Ongoing circulation and reassortment resulted in viruses with variable virulence, shedding, and transmission kinetics. The H1N1pdm09 viruses retained antigenic similarities with the human vaccine strain of the same season of incursion but showed increasing antigenic distances with human seasonal H1N1 vaccine strains from other seasons.
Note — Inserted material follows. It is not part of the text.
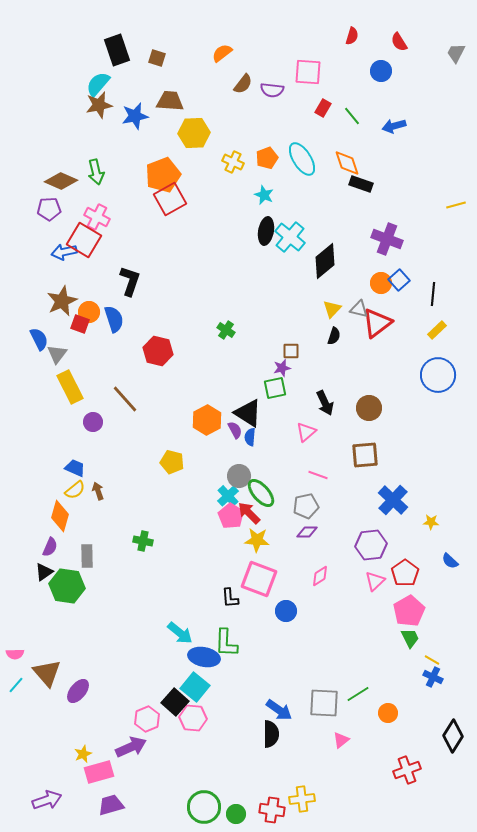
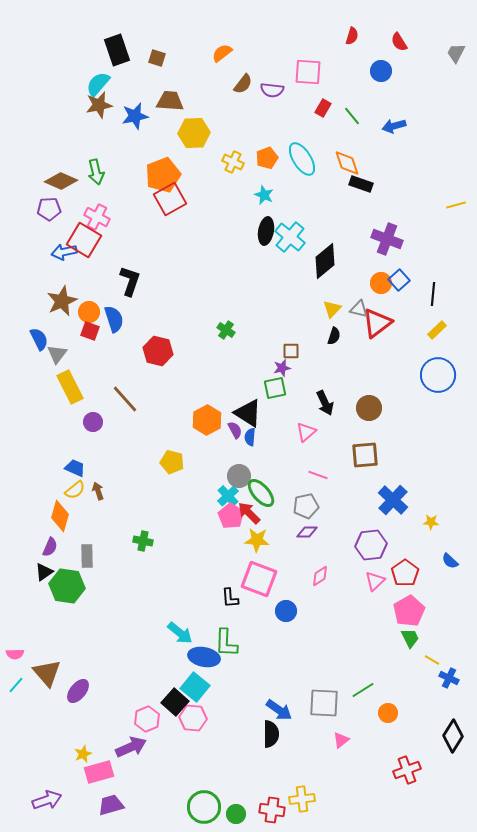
red square at (80, 324): moved 10 px right, 7 px down
blue cross at (433, 677): moved 16 px right, 1 px down
green line at (358, 694): moved 5 px right, 4 px up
Human seasonal H1N1 viruses are capable of replicating and transmitting in swine, and there is potential for these human-to-swine spillovers to reassort with endemic swine IAV. Controlling IAV at the human-swine interface has the benefit of reducing IAV burden in swine and subsequent zoonotic risk.
甲型流感病毒(IAV)的H1N1大流行毒株(H1N1pdm09)于2009年在北美出现。由于其高效传播以及人类免疫力有限,该毒株迅速传播,取代了之前的人类季节性H1毒株。自那时起,H1N1pdm09 IAV的人传猪现象增加了猪群中的遗传多样性。虽然大多数传播未持续下去,但在美国约有160次病毒溢出在猪群中持续了至少1年,并且在大多数情况下与其他地方性猪IAV发生了重配。
在本研究中,我们试图确定与猪群中地方性IAV的传播和重配如何影响病毒特性和人畜共患病风险。我们使用了四种源自不同人类流感季节的猪H1N1pdm09病毒进行猪发病机制和传播研究,这些病毒在溢出到猪群后获得了不同的基因片段组合。为了评估抗原进化,我们将选定的猪H1N1pdm09毒株相互比较,并与五种人类季节性H1疫苗毒株进行比较。
持续的循环和重配导致病毒具有不同的毒力、排毒和传播动力学。H1N1pdm09病毒与入侵同一季节的人类疫苗毒株保持抗原相似性,但与其他季节的人类季节性H1N1疫苗毒株的抗原距离越来越大。
人类季节性H1N1病毒能够在猪体内复制和传播,这些人传猪的溢出事件有可能与地方性猪IAV发生重配。在人猪界面控制IAV有助于减轻猪群中的IAV负担以及后续的人畜共患病风险。